Work and life in balance

The 2006 ABS time use survey results were issued today, giving us another chance to review the claims of left-familists that our time needs their regulation.

The ABS classifies time according to activities, but also into the categories of ‘necessary time’, such as sleeping, eating, and personal hygiene; ‘contracted time’, such as work or education which have specific time obligations; ‘committed time’, such as child care, domestic duties and voluntary work, and ‘free time’, what’s left.

All household types record a slight drop in ‘free time’, by 0.5% to 2.1% of the day, between 1997 and 2006. Most household types also saw slight drops in ‘necessary time’. For households with kids, the greatest gains were in ‘contracted time’, with increases ranging from 0.9% for couples with kids over 15 to 5% for lone parents with kids under 15. Except for the latter group, there were also gains in ‘committed time’.

So does that ‘contracted time’ figure mean people are working longer hours?

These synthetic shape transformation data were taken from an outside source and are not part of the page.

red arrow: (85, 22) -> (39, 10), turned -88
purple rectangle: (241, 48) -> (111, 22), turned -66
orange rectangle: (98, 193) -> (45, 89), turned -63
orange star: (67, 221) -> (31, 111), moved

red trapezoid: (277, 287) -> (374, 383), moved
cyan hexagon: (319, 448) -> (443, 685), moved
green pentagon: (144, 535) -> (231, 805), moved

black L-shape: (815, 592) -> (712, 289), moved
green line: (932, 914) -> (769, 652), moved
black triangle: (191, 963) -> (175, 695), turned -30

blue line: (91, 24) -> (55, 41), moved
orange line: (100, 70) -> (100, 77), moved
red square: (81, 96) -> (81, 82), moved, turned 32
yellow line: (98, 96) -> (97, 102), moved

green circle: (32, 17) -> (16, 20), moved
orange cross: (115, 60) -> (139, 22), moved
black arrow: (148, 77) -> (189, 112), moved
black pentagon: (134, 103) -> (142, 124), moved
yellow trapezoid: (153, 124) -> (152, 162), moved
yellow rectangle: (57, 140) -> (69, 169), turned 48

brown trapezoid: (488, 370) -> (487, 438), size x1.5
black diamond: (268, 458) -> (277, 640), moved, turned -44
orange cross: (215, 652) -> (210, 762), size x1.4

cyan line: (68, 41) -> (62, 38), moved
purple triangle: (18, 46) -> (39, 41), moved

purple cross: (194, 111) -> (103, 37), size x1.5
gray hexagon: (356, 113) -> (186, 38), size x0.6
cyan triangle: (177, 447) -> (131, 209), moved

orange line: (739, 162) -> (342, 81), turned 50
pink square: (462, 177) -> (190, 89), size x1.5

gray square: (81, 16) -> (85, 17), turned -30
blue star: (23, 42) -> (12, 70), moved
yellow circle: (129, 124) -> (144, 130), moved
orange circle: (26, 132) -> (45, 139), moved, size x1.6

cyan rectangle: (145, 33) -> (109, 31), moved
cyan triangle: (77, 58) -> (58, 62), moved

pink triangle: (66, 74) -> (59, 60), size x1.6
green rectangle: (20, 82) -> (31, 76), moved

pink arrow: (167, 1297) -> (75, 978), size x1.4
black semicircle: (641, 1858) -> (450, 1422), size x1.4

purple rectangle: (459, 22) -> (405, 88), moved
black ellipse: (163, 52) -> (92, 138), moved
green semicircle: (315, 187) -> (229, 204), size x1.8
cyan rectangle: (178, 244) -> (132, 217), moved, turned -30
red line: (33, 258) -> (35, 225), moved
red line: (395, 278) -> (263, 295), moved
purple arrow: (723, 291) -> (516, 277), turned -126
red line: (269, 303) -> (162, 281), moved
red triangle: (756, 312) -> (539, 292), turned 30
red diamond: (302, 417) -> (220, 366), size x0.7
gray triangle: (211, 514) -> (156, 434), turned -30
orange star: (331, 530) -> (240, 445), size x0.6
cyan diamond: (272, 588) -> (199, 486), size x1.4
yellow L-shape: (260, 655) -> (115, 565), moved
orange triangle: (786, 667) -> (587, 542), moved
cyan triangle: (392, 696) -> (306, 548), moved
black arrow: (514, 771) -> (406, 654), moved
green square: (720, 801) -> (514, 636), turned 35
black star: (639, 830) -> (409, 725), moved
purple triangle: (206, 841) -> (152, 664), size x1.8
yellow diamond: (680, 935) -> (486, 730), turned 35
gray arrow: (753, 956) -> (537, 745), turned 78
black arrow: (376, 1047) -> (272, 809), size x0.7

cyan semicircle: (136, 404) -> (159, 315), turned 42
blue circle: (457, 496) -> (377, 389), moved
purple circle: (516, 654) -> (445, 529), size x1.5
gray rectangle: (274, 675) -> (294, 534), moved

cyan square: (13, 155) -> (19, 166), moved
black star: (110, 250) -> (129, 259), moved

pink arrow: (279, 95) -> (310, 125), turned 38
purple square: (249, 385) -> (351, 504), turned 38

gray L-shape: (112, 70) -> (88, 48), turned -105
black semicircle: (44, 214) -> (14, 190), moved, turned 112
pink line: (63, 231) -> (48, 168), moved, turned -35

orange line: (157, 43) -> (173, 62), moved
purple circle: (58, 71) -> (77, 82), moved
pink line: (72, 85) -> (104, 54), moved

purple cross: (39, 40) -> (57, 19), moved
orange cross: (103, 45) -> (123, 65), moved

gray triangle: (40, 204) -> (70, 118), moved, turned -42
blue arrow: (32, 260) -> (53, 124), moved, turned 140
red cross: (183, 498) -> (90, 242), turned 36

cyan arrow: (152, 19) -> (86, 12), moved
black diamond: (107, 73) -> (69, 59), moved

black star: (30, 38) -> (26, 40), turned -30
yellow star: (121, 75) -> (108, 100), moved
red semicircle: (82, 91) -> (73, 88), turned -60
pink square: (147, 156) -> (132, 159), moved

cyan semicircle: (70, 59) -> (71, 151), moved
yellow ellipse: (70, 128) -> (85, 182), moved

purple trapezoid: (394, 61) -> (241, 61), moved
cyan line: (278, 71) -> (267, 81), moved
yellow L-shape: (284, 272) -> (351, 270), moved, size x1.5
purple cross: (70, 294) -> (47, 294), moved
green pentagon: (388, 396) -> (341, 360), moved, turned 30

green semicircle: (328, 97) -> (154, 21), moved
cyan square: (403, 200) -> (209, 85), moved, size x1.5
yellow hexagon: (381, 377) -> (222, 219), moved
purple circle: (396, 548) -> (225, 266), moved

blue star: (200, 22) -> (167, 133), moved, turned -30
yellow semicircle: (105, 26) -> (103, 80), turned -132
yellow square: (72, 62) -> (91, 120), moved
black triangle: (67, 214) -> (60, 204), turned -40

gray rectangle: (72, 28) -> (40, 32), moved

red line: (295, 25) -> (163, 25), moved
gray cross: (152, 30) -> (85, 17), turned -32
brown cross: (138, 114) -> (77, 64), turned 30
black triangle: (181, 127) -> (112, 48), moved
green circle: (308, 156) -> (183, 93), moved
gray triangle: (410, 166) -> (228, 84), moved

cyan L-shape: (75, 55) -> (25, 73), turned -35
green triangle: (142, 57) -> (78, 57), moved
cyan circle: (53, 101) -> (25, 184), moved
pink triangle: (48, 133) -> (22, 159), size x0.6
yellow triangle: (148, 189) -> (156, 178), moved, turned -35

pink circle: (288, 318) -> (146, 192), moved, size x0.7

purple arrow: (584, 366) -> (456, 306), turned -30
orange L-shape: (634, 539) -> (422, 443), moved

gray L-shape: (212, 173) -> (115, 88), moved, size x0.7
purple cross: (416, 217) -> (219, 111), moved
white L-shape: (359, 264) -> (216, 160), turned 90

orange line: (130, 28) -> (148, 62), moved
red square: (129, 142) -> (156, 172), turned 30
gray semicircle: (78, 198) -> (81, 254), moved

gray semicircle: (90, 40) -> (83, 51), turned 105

In 2006, the average man who had a job spent 7 hours and 56 minutes at work and 58 minutes on associated travel. In 1997 he spent 8 hours and 3 minutes at work and 60 minutes travelling. In 1992 he spent 7 hours and 53 minutes at work and 54 minutes travelling. (I’m getting the comparison figures from How Australians Use Their Time 1997.) So there is really no trend here. Even the traffic problems constantly in the news are hard to see in these figures.